Until he strayed from me.

After a while, I started to miss him less, you see. Because how could I forget that he cheated? And why could I not forget the things that I never liked about him? Like his over-competitiveness that somehow led him to say rude things about Annabeth – leading to an argument. The way he valued his work and football over me so that we would sometimes go days without talking – leading to an argument. How he did always have to be so prim and proper, never wanted to do things messily, never wanted to let loose or be free – leading to an argument. How he stopped caring for me, after a while, because he could only face one problem at a time, and when life got difficult for him that was all he saw: himself.
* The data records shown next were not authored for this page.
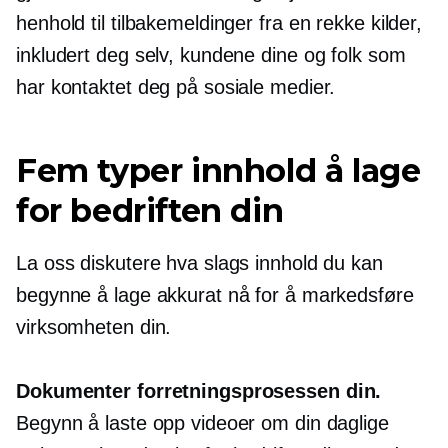
henhold til tilbakemeldinger fra en rekke kilder,
inkludert deg selv, kundene dine og folk som
har kontaktet deg på sosiale medier.
Fem typer innhold å lage
for bedriften din
La oss diskutere hva slags innhold du kan
begynne å lage akkurat nå for å markedsføre
virksomheten din.
Dokumenter forretningsprosessen din.
Begynn å laste opp videoer om din daglige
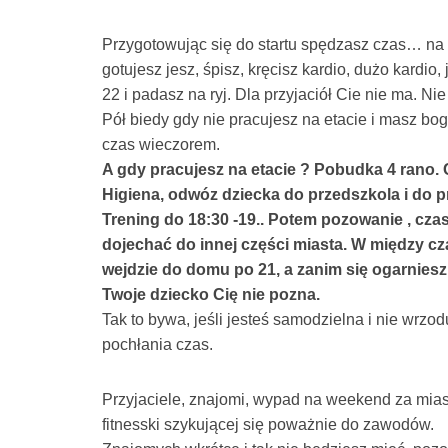
Przygotowując się do startu spędzasz czas… na p
gotujesz jesz, śpisz, kręcisz kardio, dużo kardi
22 i padasz na ryj. Dla przyjaciół Cie nie ma. Ni
Pół biedy gdy nie pracujesz na etacie i masz bog
czas wieczorem.
A gdy pracujesz na etacie ? Pobudka 4 rano. 
Higiena, odwóz dziecka do przedszkola i do p
Trening do 18:30 -19.. Potem pozowanie , czas
dojechać do innej części miasta. W między cza
wejdzie do domu po 21, a zanim się ogarniesz
Twoje dziecko Cię nie pozna.
Tak to bywa, jeśli jesteś samodzielna i nie wrzod
pochłania czas.
Przyjaciele, znajomi, wypad na weekend za miast
fitnesski szykującej się poważnie do zawodów.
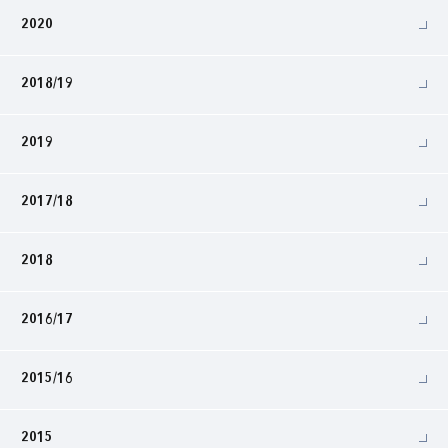
2020
2018/19
2019
2017/18
2018
2016/17
2015/16
2015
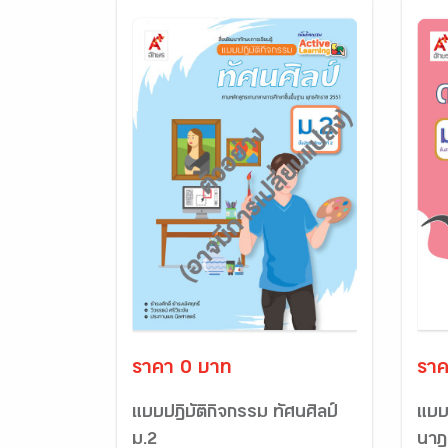
ราคา 0 บาท
ราค
แบบปฏิบัติกิจกรรม ทัศนศิลป์
แบบ
ม.2
นาฏศ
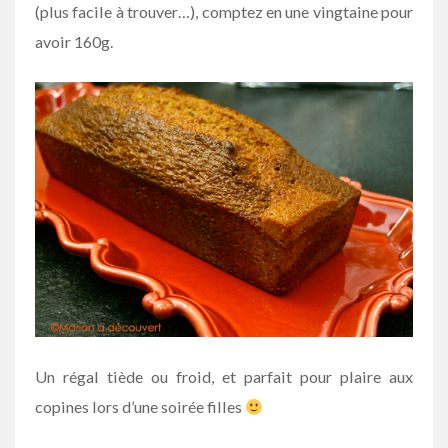
(plus facile à trouver…), comptez en une vingtaine pour
avoir 160g.
Un régal tiède ou froid, et parfait pour plaire aux
copines lors d’une soirée filles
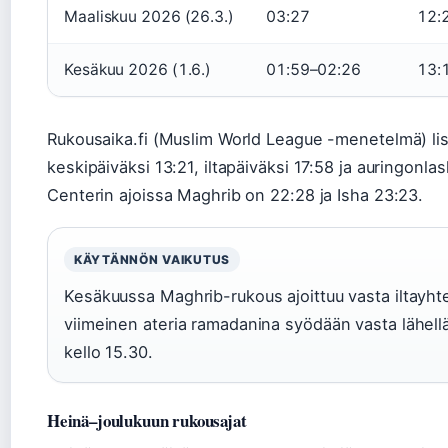
Maaliskuu 2026 (26.3.)
03:27
12:
Kesäkuu 2026 (1.6.)
01:59–02:26
13:
Rukousaika.fi (Muslim World League -menetelmä) li
keskipäiväksi 13:21, iltapäiväksi 17:58 ja auringonla
Centerin ajoissa Maghrib on 22:28 ja Isha 23:23.
KÄYTÄNNÖN VAIKUTUS
Kesäkuussa Maghrib-rukous ajoittuu vasta iltayhte
viimeinen ateria ramadanina syödään vasta lähellä
kello 15.30.
Heinä–joulukuun rukousajat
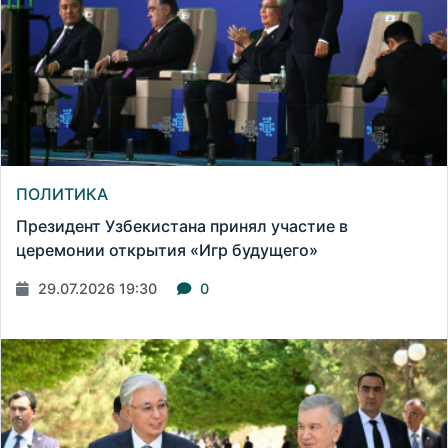
ПОЛИТИКА
Президент Узбекистана принял участие в
церемонии открытия «Игр будущего»
29.07.2026 19:30
0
Argument after argument after argument. I didn't miss those.

In those last few weeks of our relationship I had run to Shel with my problems. Good, kind, beautiful, confusing Shel, who I just couldn't get out of my mind and who I felt most guilty for. She was my most painful secret. Because how could I hate Jason for what he did to me when I knew that my loyalties... and perhaps my heart... had longed for someone else long before he had cheated on me?

My heartbreak was replaced by guilt. So I hid.



"But then I said it's just a TV show and he shouldn't be getting so fucking defensive about it, and then he said that it wasn't just a TV show, it's more about what it represents and what I value in our relationship, and before I could say anything else he stormed out of the room, and I haven't seen him since," Ryan sighed, hopping onto the counter and lazily wiping away the breadcrumbs that remained on its surface.

I giggled and shook my head up at him. "Daniel does have a point though. How can you like Eric after what he did to Adam?"

Ryan grunted. "Piper! You're supposed to be on my side about this! It's just 'Sex Education', a silly TV show shouldn't put a strain on our relationship."